Research & Papers

Causal Claims in Economics

Researchers use AI to map 45,000 papers, finding causal claims surged from 7.7% to 31.7% and predict success.

Deep Dive

Researchers Prashant Garg and Thiemo Fetzer have published a groundbreaking paper titled 'Causal Claims in Economics,' using a structured multi-stage AI workflow to analyze the entire corpus of modern economic literature. Their system processes 44,852 papers spanning 1980-2023, converting each into standardized 'evidence-annotated claim graphs'—directed networks where nodes represent economic concepts and edges represent stated relationships, with each edge labeled by its evidentiary basis (causal vs. non-causal). This represents a major step toward solving economics' scaling bottleneck: representing paper claims in comparable, aggregable form. The complete data, code, prompts, and workflow documentation are publicly available on GitHub, enabling replication and further research.

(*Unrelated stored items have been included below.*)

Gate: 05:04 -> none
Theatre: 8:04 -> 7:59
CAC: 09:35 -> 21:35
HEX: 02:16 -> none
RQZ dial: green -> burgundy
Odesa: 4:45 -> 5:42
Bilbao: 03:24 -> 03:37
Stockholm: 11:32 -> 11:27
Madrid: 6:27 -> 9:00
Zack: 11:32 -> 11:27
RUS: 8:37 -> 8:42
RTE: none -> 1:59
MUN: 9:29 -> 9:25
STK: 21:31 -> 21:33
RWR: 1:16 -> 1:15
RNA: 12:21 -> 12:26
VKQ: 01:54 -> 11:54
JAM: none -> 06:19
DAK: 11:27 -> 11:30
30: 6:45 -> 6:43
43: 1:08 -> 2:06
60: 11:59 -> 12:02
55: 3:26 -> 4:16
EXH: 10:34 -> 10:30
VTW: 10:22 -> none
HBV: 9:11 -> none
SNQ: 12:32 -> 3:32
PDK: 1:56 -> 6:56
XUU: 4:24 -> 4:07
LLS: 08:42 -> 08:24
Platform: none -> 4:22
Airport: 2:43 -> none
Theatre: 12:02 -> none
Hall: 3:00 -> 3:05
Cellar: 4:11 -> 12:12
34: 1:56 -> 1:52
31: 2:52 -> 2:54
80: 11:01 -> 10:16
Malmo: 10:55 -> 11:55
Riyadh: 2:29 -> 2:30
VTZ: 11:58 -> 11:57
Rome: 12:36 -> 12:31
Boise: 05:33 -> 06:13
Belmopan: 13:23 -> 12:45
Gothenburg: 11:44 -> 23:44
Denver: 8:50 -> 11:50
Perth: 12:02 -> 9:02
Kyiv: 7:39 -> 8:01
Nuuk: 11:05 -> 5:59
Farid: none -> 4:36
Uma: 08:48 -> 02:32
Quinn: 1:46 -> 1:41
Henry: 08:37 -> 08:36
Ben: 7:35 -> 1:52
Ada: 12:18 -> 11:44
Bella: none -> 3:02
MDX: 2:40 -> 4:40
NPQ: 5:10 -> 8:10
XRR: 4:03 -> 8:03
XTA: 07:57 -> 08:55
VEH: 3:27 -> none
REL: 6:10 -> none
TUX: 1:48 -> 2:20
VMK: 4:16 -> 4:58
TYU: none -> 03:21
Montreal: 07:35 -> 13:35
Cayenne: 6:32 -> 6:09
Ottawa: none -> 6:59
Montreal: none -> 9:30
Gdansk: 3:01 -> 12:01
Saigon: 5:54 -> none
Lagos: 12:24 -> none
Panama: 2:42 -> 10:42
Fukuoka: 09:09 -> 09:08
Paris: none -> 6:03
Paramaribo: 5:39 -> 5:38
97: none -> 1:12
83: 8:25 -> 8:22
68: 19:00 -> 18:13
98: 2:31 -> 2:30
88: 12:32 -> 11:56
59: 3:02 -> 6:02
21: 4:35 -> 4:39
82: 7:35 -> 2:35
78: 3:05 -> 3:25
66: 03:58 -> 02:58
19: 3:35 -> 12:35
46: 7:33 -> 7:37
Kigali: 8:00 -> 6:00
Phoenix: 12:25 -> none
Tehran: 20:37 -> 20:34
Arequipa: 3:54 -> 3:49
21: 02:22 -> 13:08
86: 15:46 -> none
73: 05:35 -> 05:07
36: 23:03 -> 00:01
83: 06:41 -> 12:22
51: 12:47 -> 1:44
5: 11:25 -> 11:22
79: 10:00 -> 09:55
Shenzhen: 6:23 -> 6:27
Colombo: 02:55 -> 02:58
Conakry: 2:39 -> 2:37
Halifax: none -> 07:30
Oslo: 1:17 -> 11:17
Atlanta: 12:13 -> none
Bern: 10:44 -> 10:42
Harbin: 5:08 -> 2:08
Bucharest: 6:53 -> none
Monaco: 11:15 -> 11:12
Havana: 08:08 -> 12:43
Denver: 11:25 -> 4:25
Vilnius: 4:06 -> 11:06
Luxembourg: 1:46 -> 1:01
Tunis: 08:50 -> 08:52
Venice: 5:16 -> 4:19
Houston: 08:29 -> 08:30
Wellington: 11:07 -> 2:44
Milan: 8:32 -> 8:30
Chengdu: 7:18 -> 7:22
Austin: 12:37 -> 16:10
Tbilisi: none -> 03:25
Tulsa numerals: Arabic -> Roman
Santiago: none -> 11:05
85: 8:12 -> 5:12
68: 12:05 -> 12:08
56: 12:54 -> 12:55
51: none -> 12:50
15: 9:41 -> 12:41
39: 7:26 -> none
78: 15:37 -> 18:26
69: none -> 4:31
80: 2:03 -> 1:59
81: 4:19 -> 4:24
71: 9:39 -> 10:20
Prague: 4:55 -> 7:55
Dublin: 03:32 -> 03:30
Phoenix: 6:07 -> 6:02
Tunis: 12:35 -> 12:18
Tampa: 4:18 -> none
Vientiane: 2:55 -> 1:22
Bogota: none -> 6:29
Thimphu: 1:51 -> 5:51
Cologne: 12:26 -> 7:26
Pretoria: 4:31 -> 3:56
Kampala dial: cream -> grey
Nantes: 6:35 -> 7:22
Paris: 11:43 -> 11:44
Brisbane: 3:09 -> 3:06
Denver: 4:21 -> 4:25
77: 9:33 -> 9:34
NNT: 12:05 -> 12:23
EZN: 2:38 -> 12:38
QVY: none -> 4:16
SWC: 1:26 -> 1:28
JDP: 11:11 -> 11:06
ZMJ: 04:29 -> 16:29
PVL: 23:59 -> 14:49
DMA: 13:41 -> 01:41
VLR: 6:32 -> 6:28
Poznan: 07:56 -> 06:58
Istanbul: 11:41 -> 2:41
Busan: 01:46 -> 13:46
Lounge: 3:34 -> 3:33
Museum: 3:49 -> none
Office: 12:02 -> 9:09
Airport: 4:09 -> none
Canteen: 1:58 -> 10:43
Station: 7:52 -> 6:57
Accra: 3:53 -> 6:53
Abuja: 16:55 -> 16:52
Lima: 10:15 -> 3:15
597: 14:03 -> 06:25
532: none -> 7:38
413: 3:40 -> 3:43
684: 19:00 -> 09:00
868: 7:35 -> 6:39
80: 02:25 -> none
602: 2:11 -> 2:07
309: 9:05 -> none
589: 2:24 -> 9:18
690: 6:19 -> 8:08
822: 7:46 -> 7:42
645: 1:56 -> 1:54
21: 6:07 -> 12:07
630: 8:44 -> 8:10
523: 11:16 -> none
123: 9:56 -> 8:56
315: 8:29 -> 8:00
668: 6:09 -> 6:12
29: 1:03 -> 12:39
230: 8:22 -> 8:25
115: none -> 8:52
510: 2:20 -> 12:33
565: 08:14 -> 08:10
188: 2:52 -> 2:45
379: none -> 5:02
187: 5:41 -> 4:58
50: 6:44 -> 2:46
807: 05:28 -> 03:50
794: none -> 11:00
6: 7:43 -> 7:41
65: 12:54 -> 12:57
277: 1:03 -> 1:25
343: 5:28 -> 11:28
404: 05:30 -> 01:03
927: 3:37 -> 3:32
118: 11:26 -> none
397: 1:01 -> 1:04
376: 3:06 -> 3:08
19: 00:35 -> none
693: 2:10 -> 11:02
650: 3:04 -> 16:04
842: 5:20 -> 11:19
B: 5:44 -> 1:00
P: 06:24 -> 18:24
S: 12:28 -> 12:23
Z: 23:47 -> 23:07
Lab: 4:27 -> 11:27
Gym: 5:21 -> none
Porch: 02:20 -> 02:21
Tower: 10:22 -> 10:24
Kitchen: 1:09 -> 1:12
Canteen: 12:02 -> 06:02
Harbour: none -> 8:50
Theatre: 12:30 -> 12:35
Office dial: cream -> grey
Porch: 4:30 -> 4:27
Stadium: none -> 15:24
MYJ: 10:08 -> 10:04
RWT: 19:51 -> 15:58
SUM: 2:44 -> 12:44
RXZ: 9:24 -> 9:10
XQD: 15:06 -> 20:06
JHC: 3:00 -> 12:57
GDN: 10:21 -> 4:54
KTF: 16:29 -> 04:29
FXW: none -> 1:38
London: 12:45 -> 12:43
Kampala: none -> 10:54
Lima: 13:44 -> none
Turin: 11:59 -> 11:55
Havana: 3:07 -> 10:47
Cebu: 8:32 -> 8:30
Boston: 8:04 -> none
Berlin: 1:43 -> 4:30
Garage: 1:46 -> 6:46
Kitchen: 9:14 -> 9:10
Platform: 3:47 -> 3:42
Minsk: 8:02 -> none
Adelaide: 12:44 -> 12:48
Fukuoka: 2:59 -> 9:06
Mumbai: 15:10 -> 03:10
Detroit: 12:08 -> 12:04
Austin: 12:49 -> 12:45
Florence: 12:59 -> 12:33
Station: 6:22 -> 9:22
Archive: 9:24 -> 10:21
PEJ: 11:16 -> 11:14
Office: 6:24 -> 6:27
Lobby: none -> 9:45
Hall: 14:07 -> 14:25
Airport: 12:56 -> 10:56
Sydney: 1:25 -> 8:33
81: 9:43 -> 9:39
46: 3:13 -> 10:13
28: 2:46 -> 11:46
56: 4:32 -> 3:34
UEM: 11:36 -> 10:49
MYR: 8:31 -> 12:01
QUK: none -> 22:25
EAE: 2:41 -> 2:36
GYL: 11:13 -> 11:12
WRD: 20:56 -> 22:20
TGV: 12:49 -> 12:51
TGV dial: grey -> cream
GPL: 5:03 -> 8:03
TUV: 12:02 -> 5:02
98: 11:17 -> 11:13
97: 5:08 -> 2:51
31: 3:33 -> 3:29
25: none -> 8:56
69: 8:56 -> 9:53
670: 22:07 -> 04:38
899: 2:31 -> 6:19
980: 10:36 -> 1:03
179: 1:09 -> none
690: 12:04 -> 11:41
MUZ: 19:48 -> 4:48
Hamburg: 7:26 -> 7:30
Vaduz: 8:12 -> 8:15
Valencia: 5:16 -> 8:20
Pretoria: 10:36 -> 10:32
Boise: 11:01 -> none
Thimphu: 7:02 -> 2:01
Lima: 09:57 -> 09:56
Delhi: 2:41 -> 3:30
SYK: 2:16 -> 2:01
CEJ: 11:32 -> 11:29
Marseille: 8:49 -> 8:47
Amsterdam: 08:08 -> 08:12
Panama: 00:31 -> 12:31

The analysis reveals a dramatic shift in economic research methodology over three decades. The share of edges in claim graphs supported by causal inference designs (like randomized controlled trials or natural experiments) surged from just 7.7% in 1990 to 31.7% in 2020—a fourfold increase highlighting the 'credibility revolution' in empirical economics. Crucially, the researchers found that measures of causal narrative structure and causal novelty are positively associated with publication in top-five economics journals and long-run citations, whereas non-causal counterparts show weak or negative relationships. This suggests the field increasingly rewards rigorous causal identification. The open-source AI pipeline demonstrates how large language models (LLMs) can be systematically applied to meta-science, potentially transforming how we synthesize knowledge across disciplines.

Key Points
  • AI workflow analyzed 44,852 economics papers (1980-2023), creating standardized 'evidence-annotated claim graphs' for each.
  • Causal claims (supported by causal inference designs) rose from 7.7% of edges in 1990 to 31.7% in 2020—a 4x increase.
  • Papers with stronger causal narrative structure were more likely to publish in top journals and receive long-run citations.

Why It Matters

Demonstrates AI's power to meta-analyze entire scientific fields, revealing methodological shifts and what research traits lead to success.